2019 … So What’s The Plan?

By Lyle R. Hill

“Lyle,” the early afternoon caller began, “My name is Art Stewart and while you probably don’t remember me, you used to refer to me as Reader Number 9.”

“Of course I remember you, Art,” I responded. “I sometimes used to confuse you with Reader Number 11, but I always appreciated those chippy little emails you would send me after reading a column you didn’t like or agree with. So what can I do for you, Number 9?”

“Well, Lyle, I’m a little concerned about the new year. I mean, things have been going gang-busters for the last 12 months or so, but I don’t know how long it’s going to last. I read what all the forecasters are saying, but they don’t always agree with each other and some of what is getting thrown around out there just sounds like wishful thinking to me. So I don’t know which way to go with my business or even myself for that matter. Can you help me? I need some good advice.”

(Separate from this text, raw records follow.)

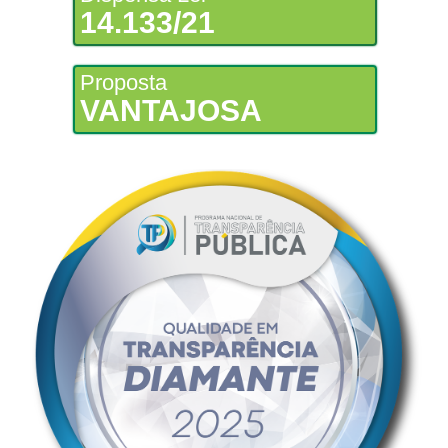
14.133/21
Proposta
VANTAJOSA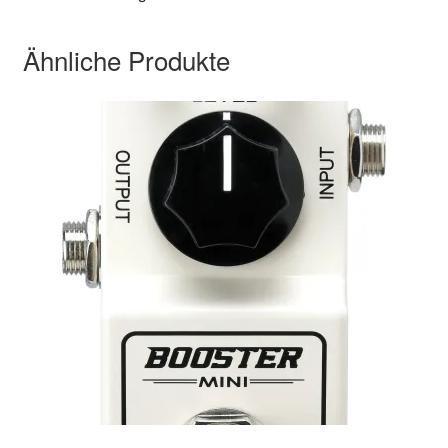
Ähnliche Produkte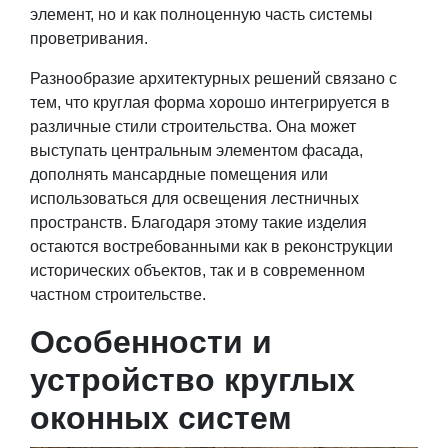
элемент, но и как полноценную часть системы
проветривания.
Разнообразие архитектурных решений связано с
тем, что круглая форма хорошо интегрируется в
различные стили строительства. Она может
выступать центральным элементом фасада,
дополнять мансардные помещения или
использоваться для освещения лестничных
пространств. Благодаря этому такие изделия
остаются востребованными как в реконструкции
исторических объектов, так и в современном
частном строительстве.
Особенности и
устройство круглых
оконных систем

“You know, Art, I don’t like to give advice. It’s dangerous and, as I’ve said in the past, one of two things almost always happens when you give advice. First, if a person takes your advice and things don’t work out, it’s all your fault. On the other hand, if a person takes your advice and everything turns out great, they quickly forget that you gave them that good advice and they take all of the credit for whatever success is achieved. So you can’t win … you can only lose. However, because you have been a loyal and faithful reader all these years … and by the way, I am now up to 21 readers … I am willing to listen. How can I help?”

“Can you tell me which way to go?”

“Art, one of my favorite literary pas-sages of all times comes from the Lewis Carroll classic, “Alice in Wonderland.” It goes like this:

“Would you tell me please, which way I should go from here?” said Alice.

“That depends a good deal on where you want to get to,” said the Cat. “I don’t much care where,” said Alice.

“Then it doesn’t really matter which way you go,” said the Cat.

“And I personally think there is a great deal of wisdom in that little ex-change.”

“That story always scared me, Lyle. You know, the flying monkeys and the witch and all. So I’m not sure I get it, Lyle. Explain it, please.”

“Well, Art, there have always been good times in the economy and there have likewise, always been bad ones. Most of the prognosticators I’ve read and have some confidence in are predicting between three to four more years of solid activity. Certainly, 2019 should be strong based on what is spilling over from 2018. You’ll need to watch out for inflation because prices have to go up, if for no other reason than labor costs are going to continue to climb. The demand for labor is outpacing supply so costs have to go up. According to a recent story in USA Today, the Labor Department in August claimed that there were 7.14 million job openings and only 6.2 million people in the potential labor force looking for jobs. This disparity could have only widened with the seasonal hiring that has taken place since then. So the economy is really hot and just about everyone has had an incredible run of late. But we all know that this won’t last forever. It never does!”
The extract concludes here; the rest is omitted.